Alle Stadien in Katar liegen in einer Entfernung von 30 km in Russland sind die beiden am weitesten auseinander liegenden Stadien 2.500 km.

Ich versteh nicht, wie man sich für Katar entscheiden konnte! Keine Fußballtradition, die haben momentan nicht mal ein Fußballstadion! Und dann bei Temperaturen dort im Sommer von durchschnittlich 40 Grad.... 
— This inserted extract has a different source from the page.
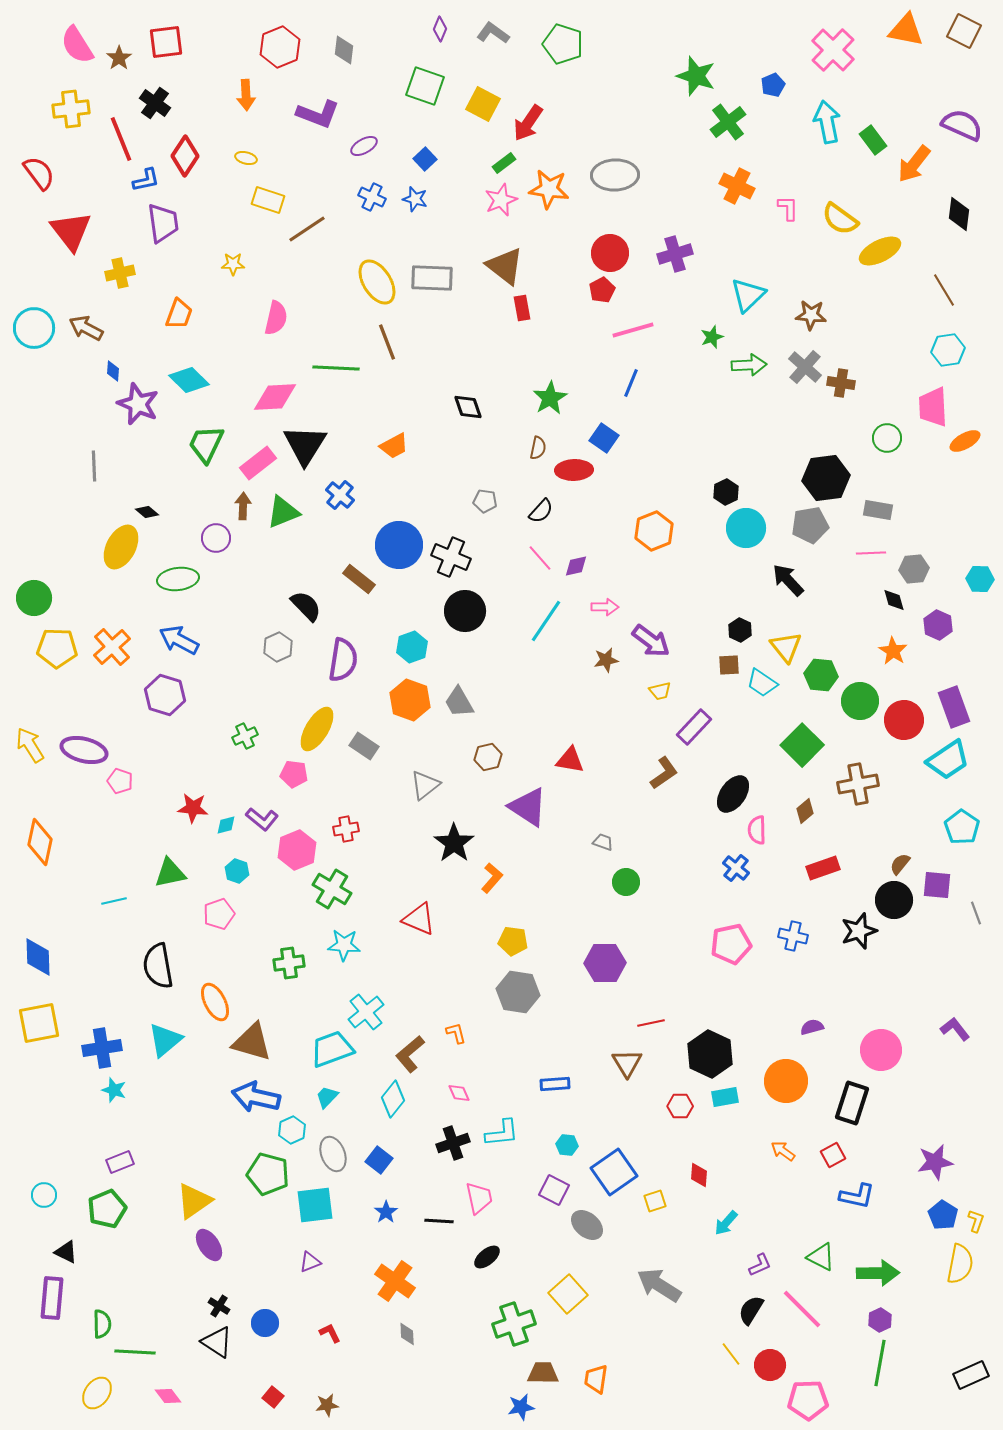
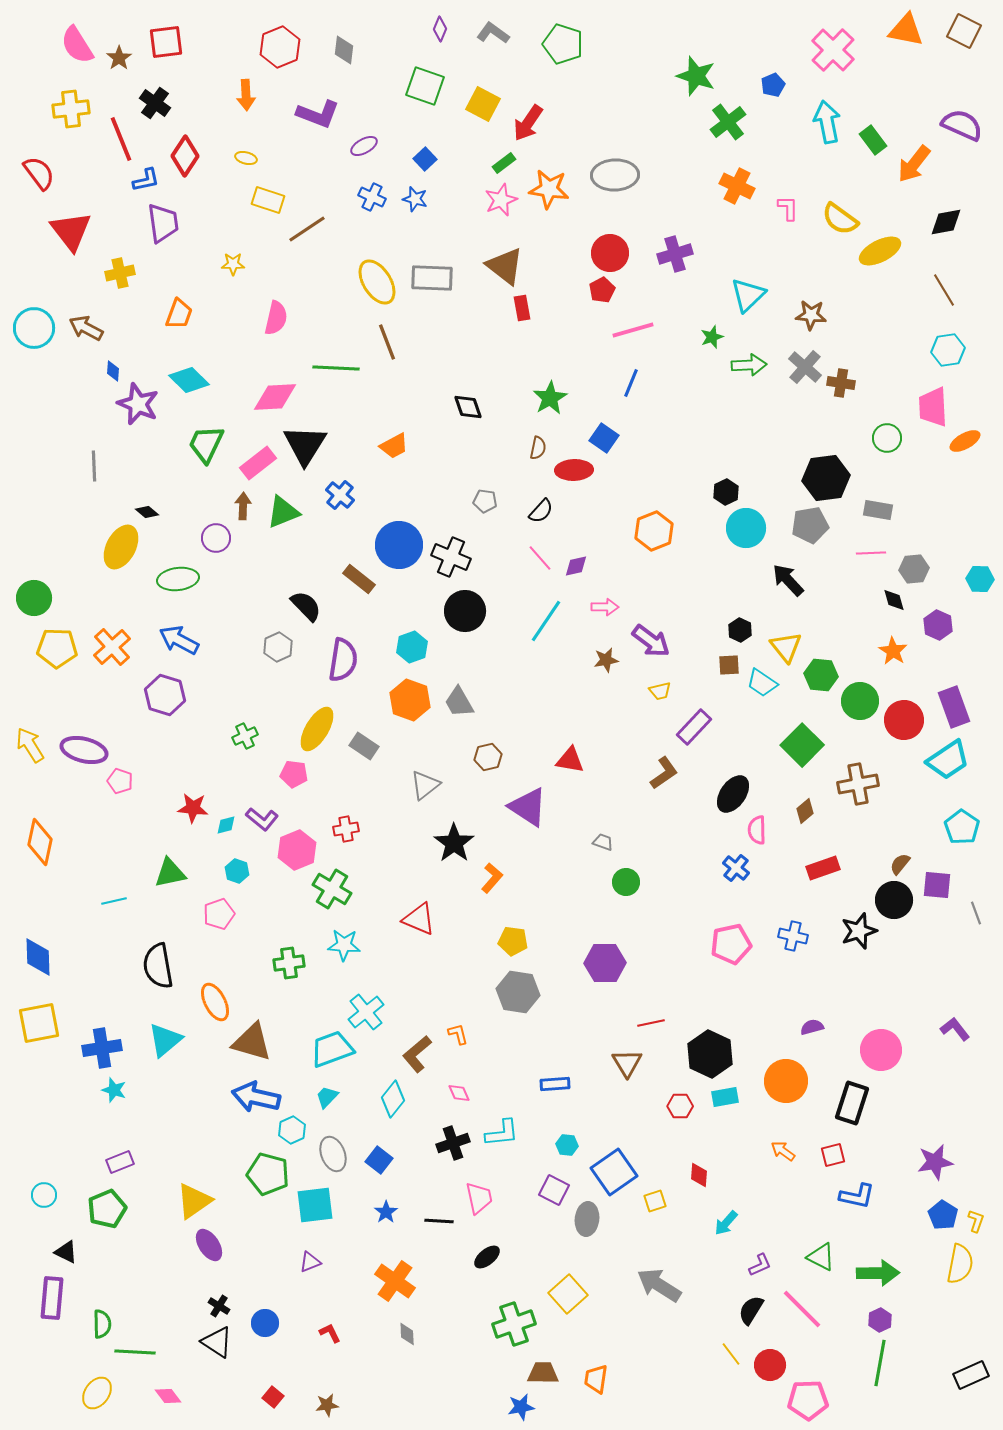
black diamond at (959, 214): moved 13 px left, 8 px down; rotated 72 degrees clockwise
orange L-shape at (456, 1033): moved 2 px right, 1 px down
brown L-shape at (410, 1054): moved 7 px right
red square at (833, 1155): rotated 15 degrees clockwise
gray ellipse at (587, 1225): moved 6 px up; rotated 56 degrees clockwise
Und auch Rußland seh ich problematisch! Bzw. finde ich, die haben schon eine ganze Menge in den nächsten Jahren! Die Olympischen Spiele, die Eishockey WM und Formel 1 kommt nächstes Jahr auch dort hin! Die müssen ordentlich in Infrastruktur investieren! Bin mal gespannt wie die das mit der Zeitverschiebung hin bekommen schließlich gibt es die ja auch innerhalb des Landes, aber das war 94 in den USA auch kein Problem.


----------



## Ohrensammler (3. Dezember 2010)

Konov schrieb:


> erstens das und zweitens haben Russland und Katar noch gute 10 Jahre Zeit mit dem Kapitalismus ins Bett zu steigen und schon kommen wir der Sache näher.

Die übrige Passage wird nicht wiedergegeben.